“Camping” has long been a muddled term, describing everything from tents pitched on a sidewalk to hikers in the backcountry to pop-up trailers sitting side-by-side with six-figure motor coaches in an RV park. Then glamping came along, adding to the confusion by throwing teepees, yurts and faux-Conestoga wagons into the mix.
And now we can thank the the U.S. Supreme Court for really making a hash of things.
Go online and look for the “USA Camping Resource Center” and you won’t learn anything about water filters, s’mores or topo maps. You may, however, end up on the home page of a Facebook group created to “pool resources to make sure everyone who needs to go camping can do so in a safe way. We will serve as a hub to inform people about political actions and activities as well as direct people in need of camping to organizations that can help them. Please invite any friends who love to go camping.”

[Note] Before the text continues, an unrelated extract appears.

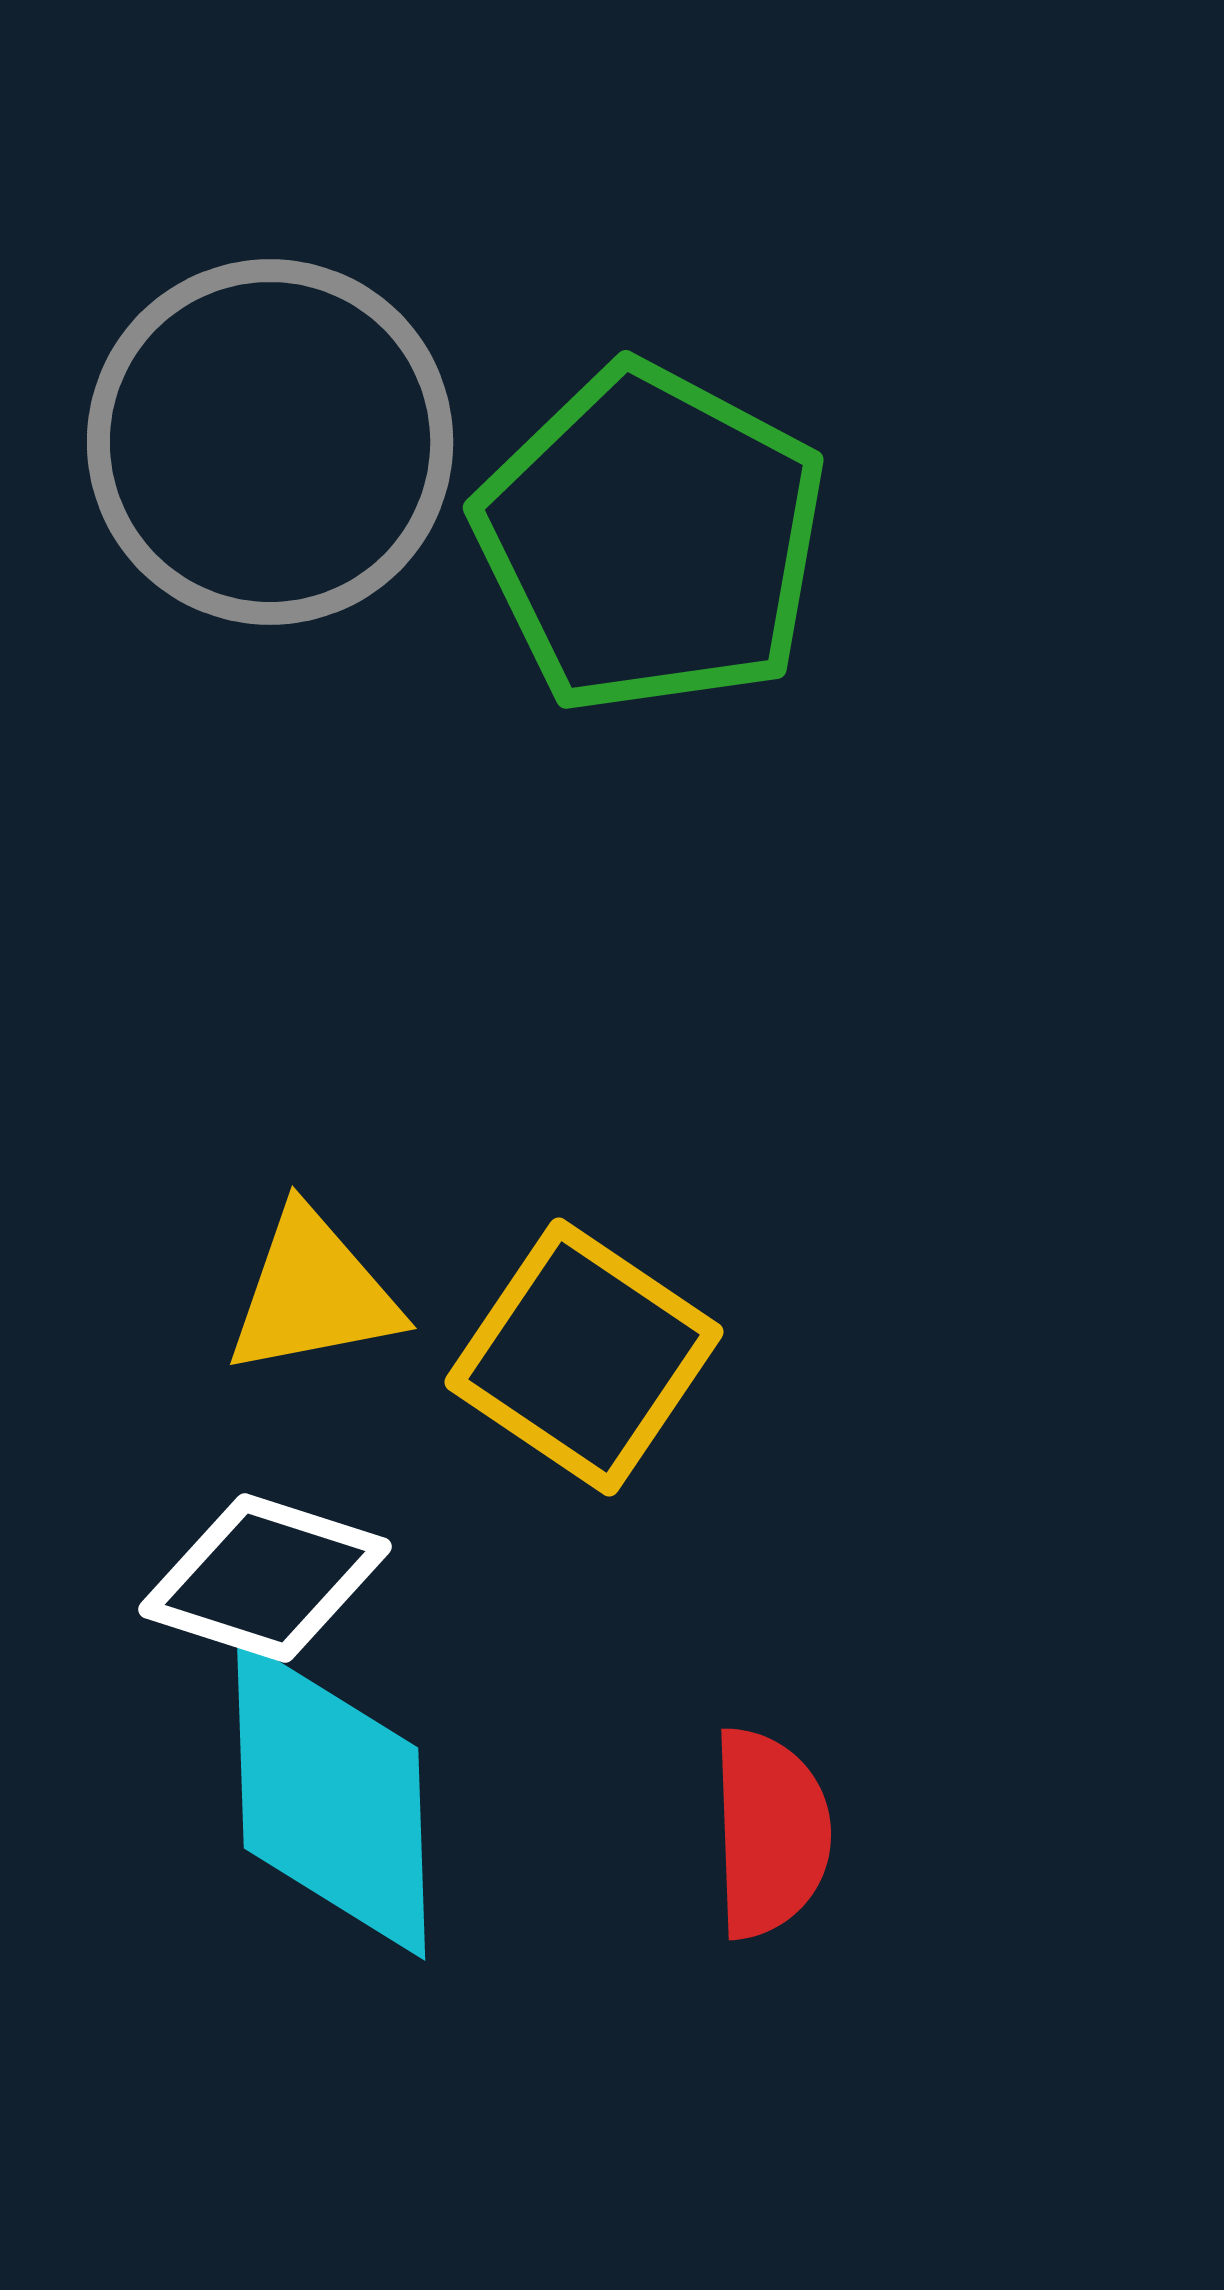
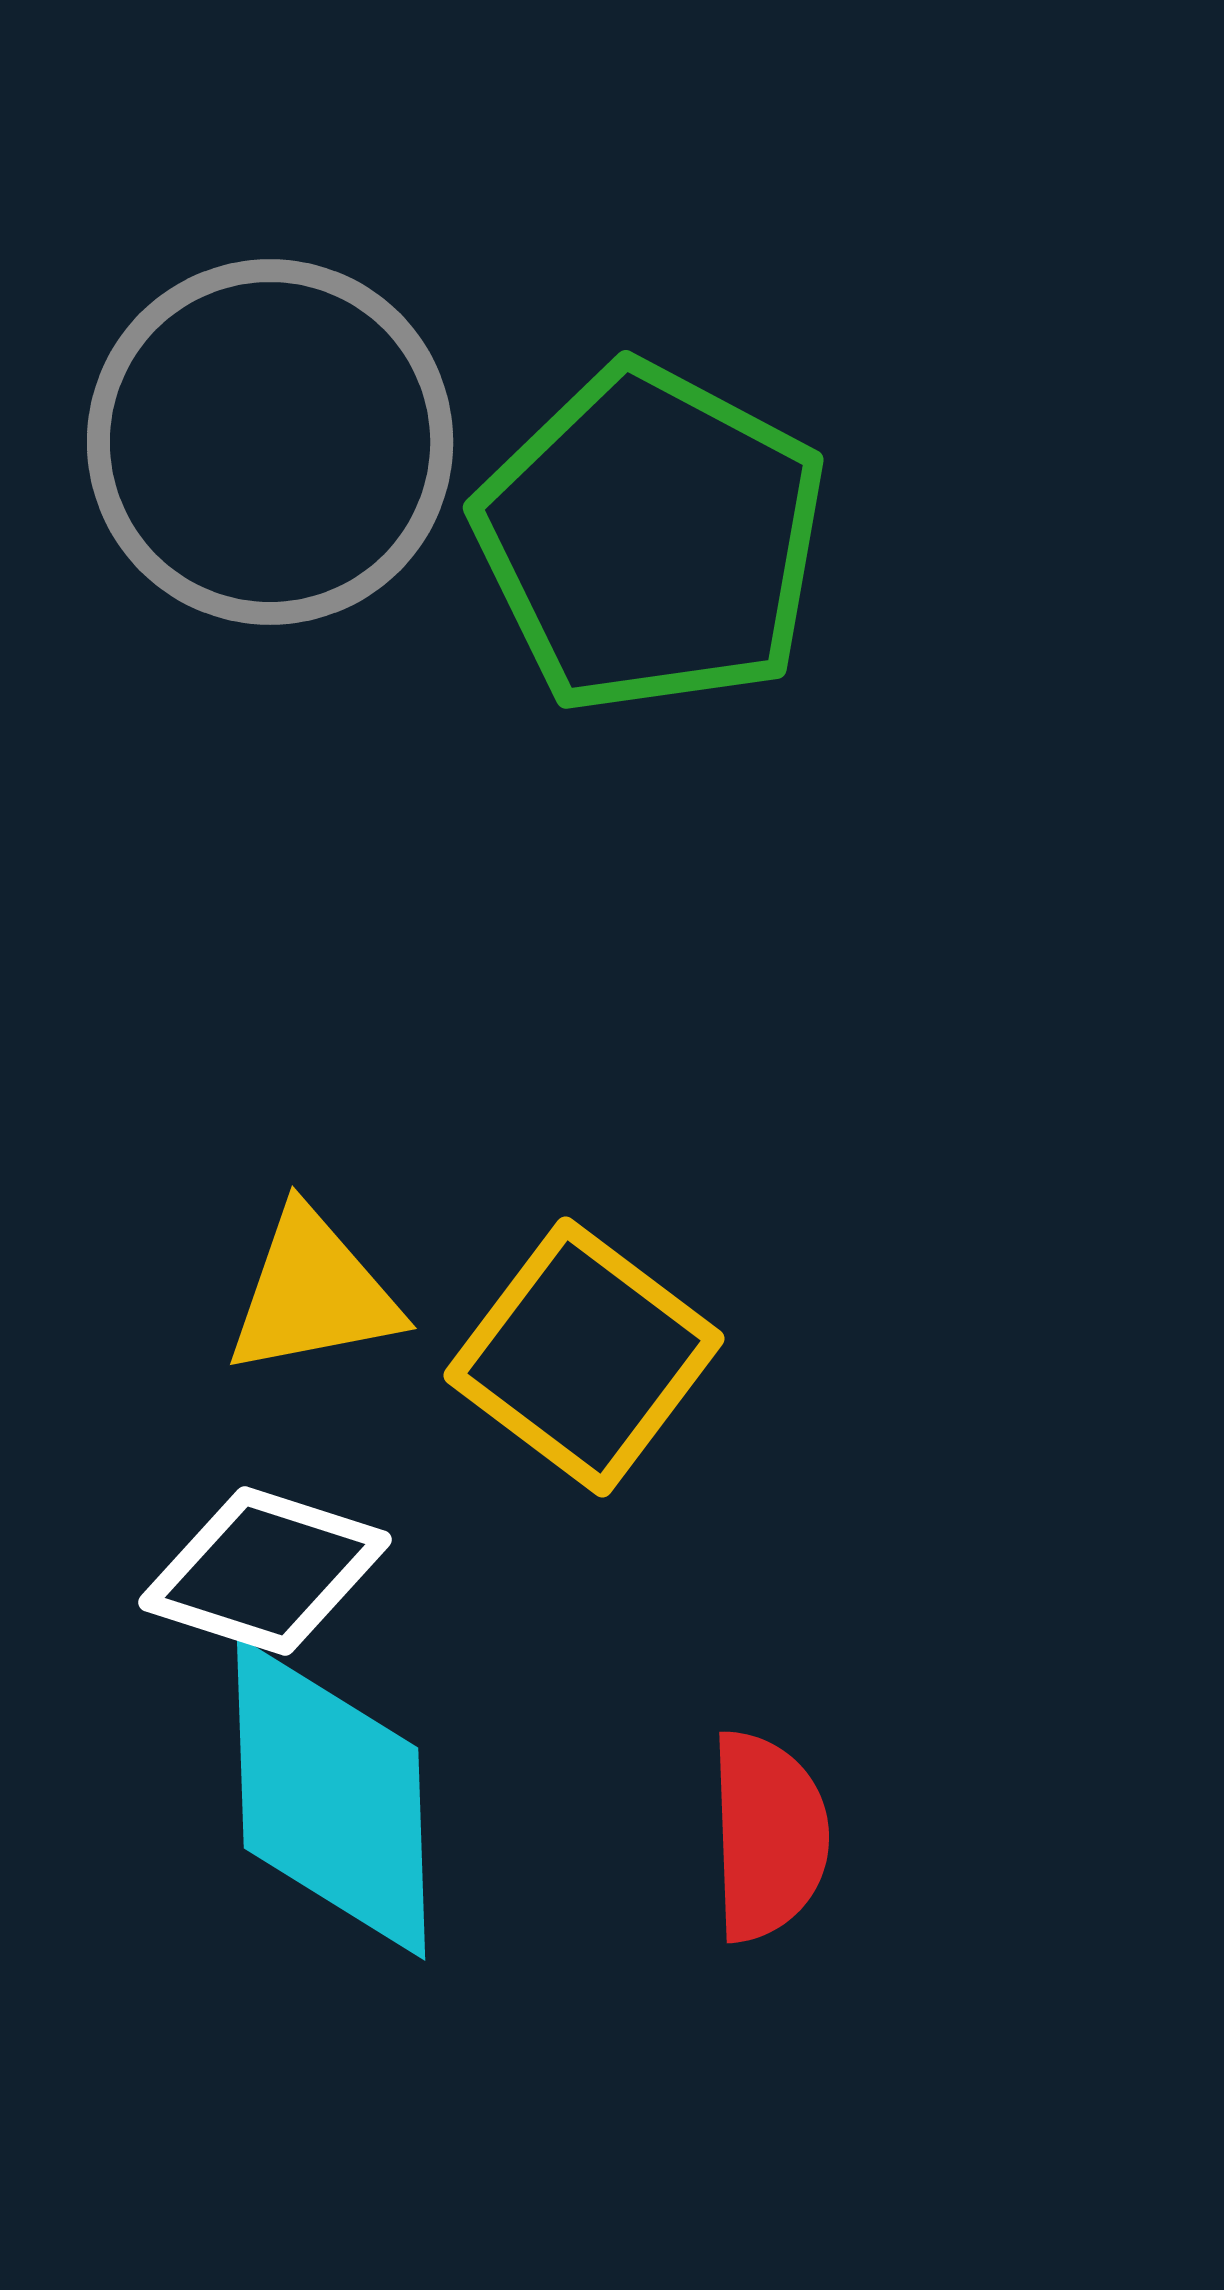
yellow square: rotated 3 degrees clockwise
white diamond: moved 7 px up
red semicircle: moved 2 px left, 3 px down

If that isn’t entirely clear, the page goes on to lay out a few ground rules, starting with “Don’t be a jerk, and don’t step on rights: This group supports the rights of an individual to choose whether or not they want to go camping. Any comments that minimize or are unsupportive of that right will result in an immediate ban. Civility is required at all times.” There are 10 rules altogether, including, notably, number seven: “We cannot give or receive medical advice. This includes recommending ‘natural’ or ‘alternative’ medicine, teas, etc. Do not promote DIY camping in any form!”

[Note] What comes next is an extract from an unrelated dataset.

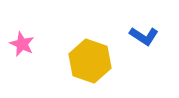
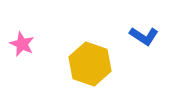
yellow hexagon: moved 3 px down
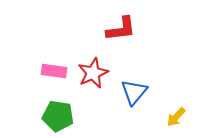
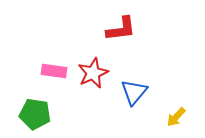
green pentagon: moved 23 px left, 2 px up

Getting the idea that maybe there’s more to this camping than meets the eye?
Indeed, the resource center’s more than 30,000 members are a testament to the fact that we now live in an Orwellian society in which people–in this case, pregnant women–have to worry about leaving potentially incriminating virtual footprints in their computers. Search terms like “abortion” or “pregnancy termination,” for instance, are now as problematic as “terrorist cookbook” or “ghost guns” in providing evidence of intent to commit a newly-defined crime. Better to use coded language, a modern-day take on such verbal sleight-of-hand as the Underground Railroad’s counsel to “follow the drinking gourd.”
In just the past week, a virtual explosion of posts on social media has offered to take people “camping.” The offers are made by people horrified by the overturning of Roe v. Wade and the attendant wave of state “trigger laws” criminalizing a medical procedure that had been legal for half a century–people wishing to extend a helping hand to suddenly isolated, desperate women who want or need to terminate their pregnancies. As encapsulated in one widely repeated post, “If you are a person who suddenly finds yourself with a need to go camping in another state friendly towards camping, just know that I will happily drive you, support you, and not talk about the camping trip to anyone ever.”
Not all abortion-rights supporters are happy with this development, worrying that offering to house strangers isn’t as helpful as connecting them with established abortion rights networks that have better training and resources. Planned Parenthood Toronto–where abortion remains legal–for example, is urging support for existing networks rather than creating new ones, warning that the ad hoc camping movement is susceptible to surveillance and infiltration.
“Real” campers–the ones who still think it’s all about getting out into nature–may likewise be unsettled by this turn of events, if only because of the confusion that may ensue for those who aren’t paying attention. But think of this version of camping as also putting us back in touch with nature–human nature. Human nature at its worst when it causes such fear, panic and desperation among the most vulnerable of us. And human nature at its best when it evokes such outpourings of support, love and solidarity.